The Stinky Chef: Risotto di Zafferano (saffron risotto)
During these strange and uncertain times, we’re all in need of a pick-me-up. And what better than something to feed the body as well as the soul? In our current cookery series, James Gingell from The Stinky Chef deli in Rawtenstall, Lancashire shares a selection of delicious recipes.
Gingell says: “Saffron is known as the world’s most expensive spice. Its golden threads (called stigmas) are handpicked from the crocus plant (Crocus Sativus) and noted for having magical and medicinal properties. Plus, it’s packed full of antioxidants. Its unique flavour marries with a variety of sweet and savoury dishes.
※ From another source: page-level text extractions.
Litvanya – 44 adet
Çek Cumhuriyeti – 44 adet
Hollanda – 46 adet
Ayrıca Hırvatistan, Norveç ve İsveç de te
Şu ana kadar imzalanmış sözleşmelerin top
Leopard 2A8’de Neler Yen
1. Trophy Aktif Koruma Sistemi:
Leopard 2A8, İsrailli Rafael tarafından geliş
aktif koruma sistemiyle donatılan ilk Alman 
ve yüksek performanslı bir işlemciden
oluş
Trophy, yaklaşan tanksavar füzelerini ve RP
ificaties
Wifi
In the following recipe for Risotto di Zafferano, the saffron is used to flavour a rich, creamy and buttery risotto (not to be confused with Risotto Milanese that is enriched with bone marrow and accompanies the classic Italian dish Osso Bucco Milanese).”
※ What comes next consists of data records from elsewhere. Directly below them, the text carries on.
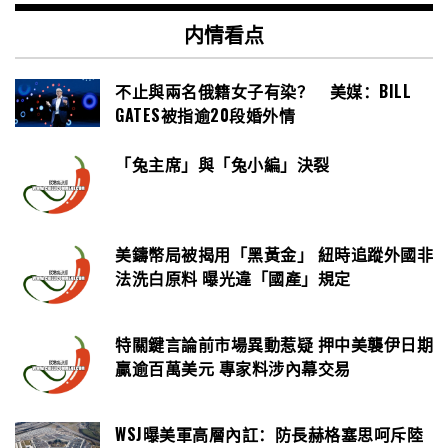
内情看点
不止與兩名俄籍女子有染？ 美媒：BILL
GATES被指逾20段婚外情
「兔主席」與「兔小編」決裂
美鑄幣局被揭用「黑黃金」 紐時追蹤外國非
法洗白原料 曝光違「國產」規定
特關鍵言論前市場異動惹疑 押中美襲伊日期
贏逾百萬美元 專家料涉內幕交易
WSJ曝美軍高層內訌：防長赫格塞思呵斥陸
Risotto di Zafferano (saffron risotto)
360g Risotto rice (preferably Carnaroli variety)
2 shallots or ½ white onion (peeled and finely diced)
150g salted butter
50g Parmesan cheese (grated)
1 glass of dry white wine
1/2g saffron threads
550ml beef stock
Salt and pepper
Melt 100g of butter and sauté and soften the finely diced shallot in a deep-bottomed pan without colouring.
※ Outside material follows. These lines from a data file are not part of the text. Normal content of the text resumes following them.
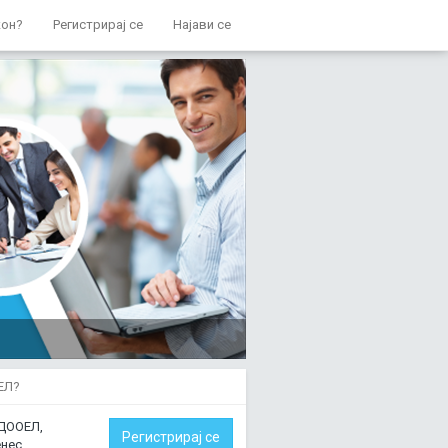
кон?
Регистрирај се
Најави се
ЕЛ?
 ДООЕЛ,
Регистрирај се
нес.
Now, add the risotto rice to the pan, stirring well so all the grains are lightly coated in butter and the rice is toasted slowly without colour.
Next, add the white wine and stir into the rice until evaporates. Then , gradually add the hot beef stock, stirring frequently to release the starches from the rice, until all the stock is totally absorbed.
At this stage, add the pre-soaked saffron threads and stir into the risotto. Remove from the heat and add the remaining butter and grated Parmesan cheese, season with the required amount of salt and pepper. Spoon into warm bowls and serve.